Around half of the UK's railway lines are closed, and only one-fifth of services are running.

Some 40,000 members of the UK's RMT transport workers union are leading the charge. They are taking industrial action again over pay, jobs, working conditions and the worst cost-of-living crisis in a generation.

Transport secretary Mark Harper has renewed his call to union members to stop the strikes and return to the negotiating table. RMT leader Mick Lynch says his members are striking because the government refuses to pay in line with inflation.

Network Rail, which operates the UK's rail services, warned travellers of "significantly reduced" train services or no services at all in some areas until Sunday. 

 Lynch said, "the government holds the key to this and they're not willing to use it at the moment." 

“All the parties involved know what needs to be done to get a settlement but the government is blocking that settlement and doing nothing about this dispute and that needs to change.
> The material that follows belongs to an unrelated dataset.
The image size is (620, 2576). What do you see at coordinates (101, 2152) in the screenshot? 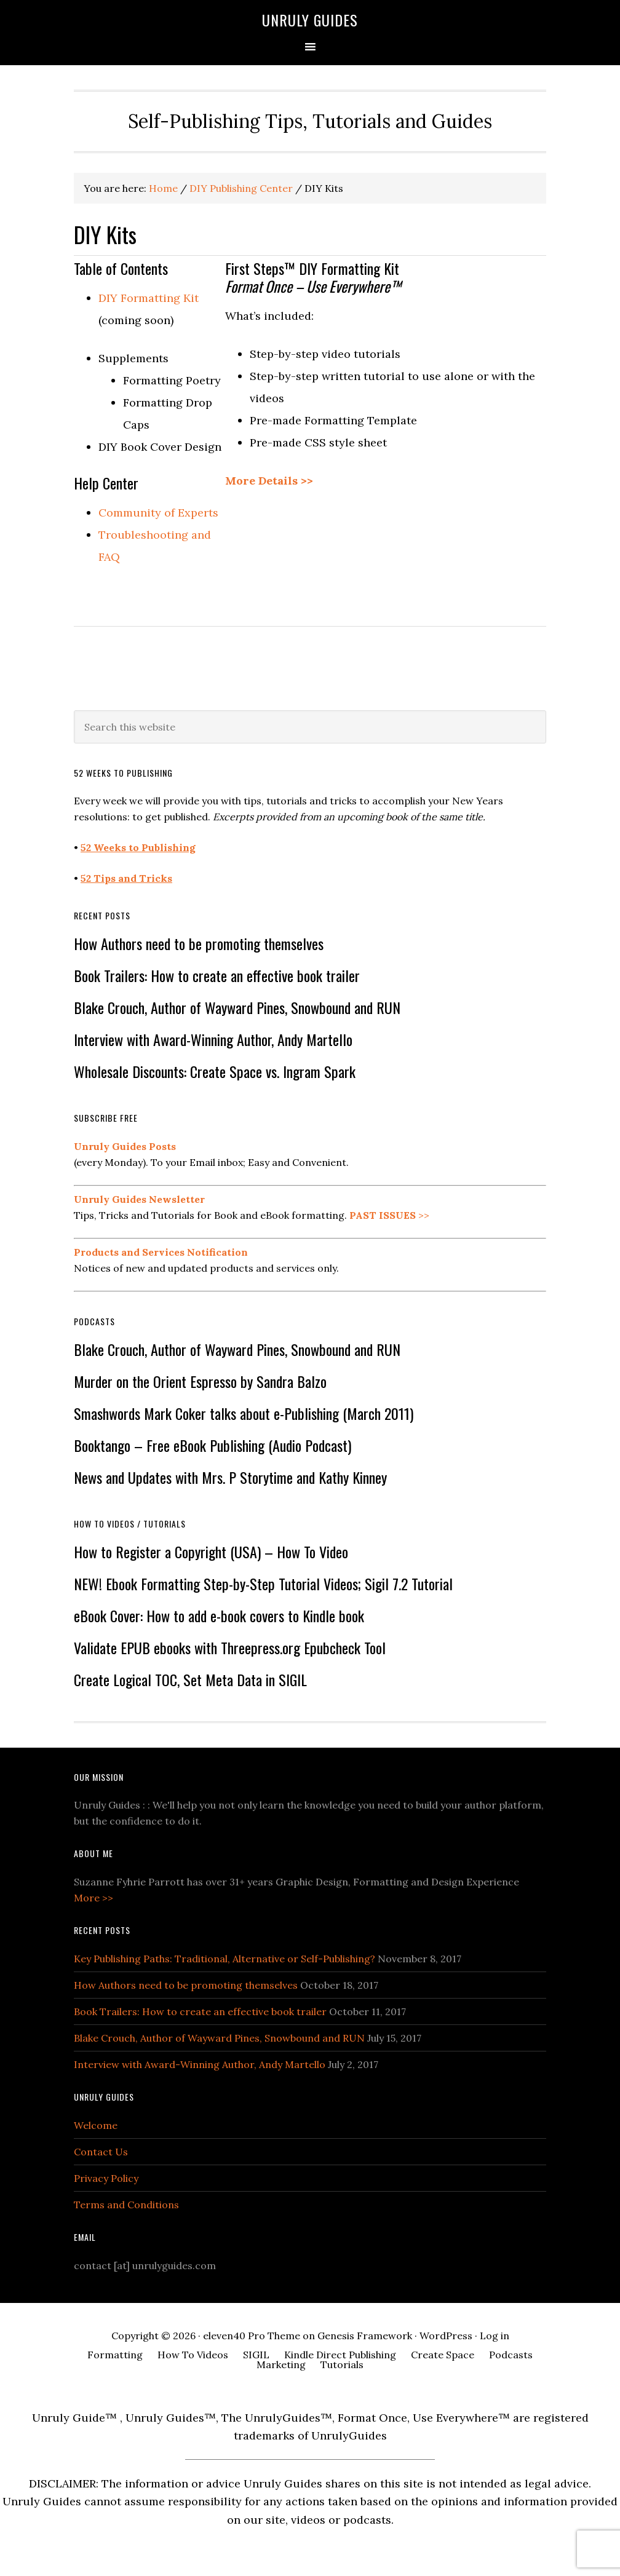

So I hope Mark Harper and [Secretary of State for Transport] Huw Merriman can move that forward. We think we are going to get a meeting with them next week, but they seem content for the action to go ahead and have done nothing over the past six or seven weeks to move it forward” added Lynch.

“The strikes are unnecessary. They`re not helping and they don`t motivate us to make an offer that we otherwise wouldn`t. It doesn`t drive us to achieve a different outcome than we would achieve through normal negotiation. And I think it`s really damaging the future prospects of the industry and therefore for our employees” said Tim Shoveller, the chief negotiator for Network Rail.

But that's not all. Bus drivers, traffic officers, ambulance staff, nurses, driving examiners, civil servants and teachers in Scotland are all launching strike action in January and February.

Nevertheless, Prime Minister Rishi Sunak has pledged to fight calls for inflation-busting rises, insisting the government must stick to more modest increases for public sector workers.

More stoppages are planned for later this year.